当社の提案に組み込みたい営業支援関連のツールを提供しているIT企業を買収しようと考えています。法務的なリスクとして、どのような点に気を付けるべきですか?

相談者:コンサルティング会社・経営者・50歳・男性

回答者:弁護士・大村 健

知財関係、偽装請負のチェックは必須

 事前に気を付けるべき点として、私たち弁護士がどのようなことを重点的に法務デューデリジェンス(以下、法務DD)でチェックしているかをお話します。
法務DD時にチェックする事項は、株式の状況、組織、人事労務、資産などの不動産関係、ライセンス、契約関係や紛争訴訟まで多岐にわたります。

 そのため、企業によって重点的にチェックする内容は異なりますが、中でも特に注意を払うのが、予期せぬ債務がないかといったことです。IT企業に限ったことではありませんが、債務の一つとして未払い残業代がないかは重要なチェック事項です。

 相談にあったIT企業の場合は、取引先に従業員を常駐させているケースがよくあります。そのため、派遣や請負といった契約がきちんと契約通りに履行されているかどうかなども見ます。つまり、請負契約を結びながらも、取引先の管理監督下にあるというように実態は労働者派遣となっていないかといったことです。

 また、IT企業の場合は、ライセンスの所在など知的財産権のチェックも必須になります。例えば、下請け企業がつくったソフトウエアの著作権に関する権利を下請けがそのまま持っているというケースがあります。その場合は、買収前に権利の移転を済ませてもらいましょう。
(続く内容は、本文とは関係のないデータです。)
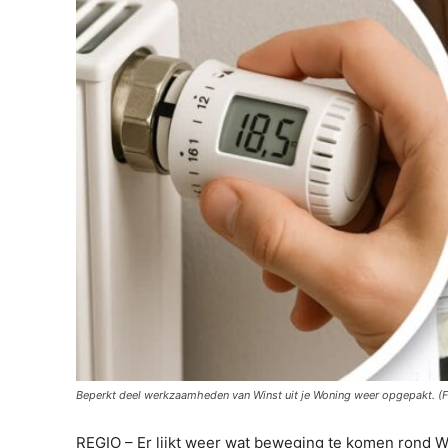
Beperkt deel werkzaamheden van Winst uit je Woning weer opgepakt. (F
REGIO – Er lijkt weer wat beweging te komen rond Wi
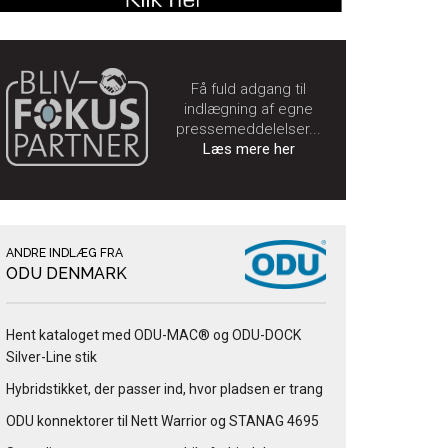
Få fuld adgang til
indlægning af egne
pressemeddelelser...
Læs mere her
ANDRE INDLÆG FRA
ODU DENMARK
Hent kataloget med ODU-MAC® og ODU-DOCK
Silver-Line stik
Hybridstikket, der passer ind, hvor pladsen er trang
ODU konnektorer til Nett Warrior og STANAG 4695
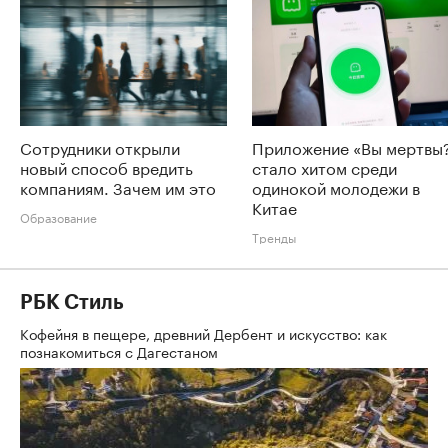
Сотрудники открыли
Приложение «Вы мертвы
новый способ вредить
стало хитом среди
компаниям. Зачем им это
одинокой молодежи в
Китае
Образование
Тренды
РБК Стиль
Кофейня в пещере, древний Дербент и искусство: как
познакомиться с Дагестаном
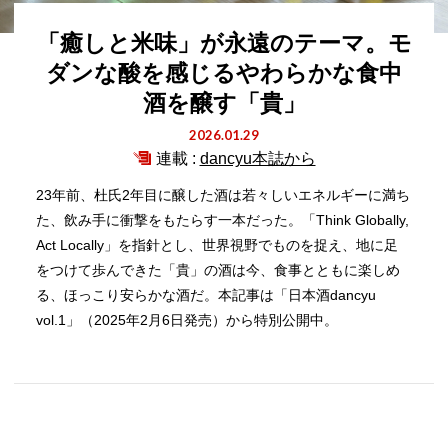
「癒しと米味」が永遠のテーマ。モ
ダンな酸を感じるやわらかな食中
酒を醸す「貴」
2026.01.29
連載 :
dancyu本誌から
23年前、杜氏2年目に醸した酒は若々しいエネルギーに満ち
た、飲み手に衝撃をもたらす一本だった。「Think Globally,
Act Locally」を指針とし、世界視野でものを捉え、地に足
をつけて歩んできた「貴」の酒は今、食事とともに楽しめ
る、ほっこり安らかな酒だ。本記事は「日本酒dancyu
vol.1」（2025年2月6日発売）から特別公開中。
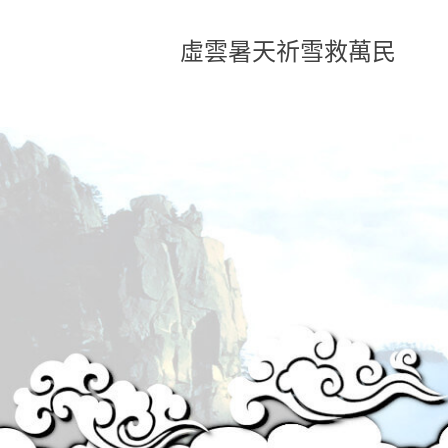
虛雲暑天祈雪救萬民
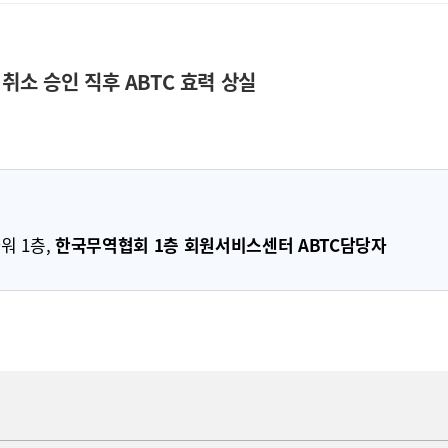
취소 승인 직후 ABTC 효력 상실
워 1층,
한국무역협회 1층 회원서비스센터 ABTC담당자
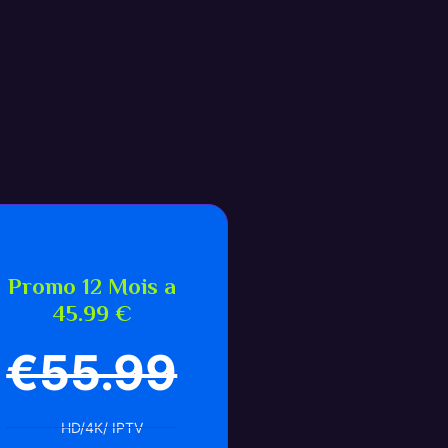
Promo 12 Mois a
45.99 €
€55.99
HD/4K/ IPTV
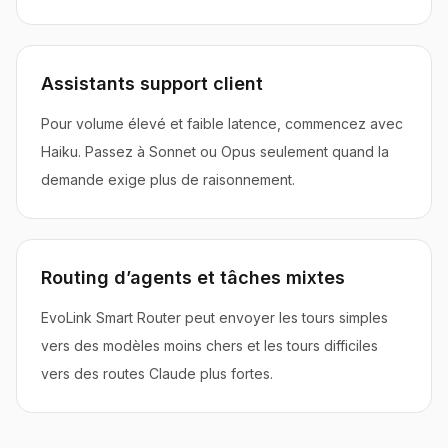
Assistants support client
Pour volume élevé et faible latence, commencez avec
Haiku. Passez à Sonnet ou Opus seulement quand la
demande exige plus de raisonnement.
Routing d’agents et tâches mixtes
EvoLink Smart Router peut envoyer les tours simples
vers des modèles moins chers et les tours difficiles
vers des routes Claude plus fortes.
 その会社自身の魅力として感じていたソフトウエアが、実は他社のものだった、ということでは笑えません。また、仮に自社のものだったとしても、特許侵害の恐れがある場合もあります。このような問題に関しては、弁理士の力を借りることもあります。

 基本中の基本とも言えることですが、実際に見落としをしているケースがあります。法務DDでチェックするといっても、事前に、気をつけるに越したことはありません。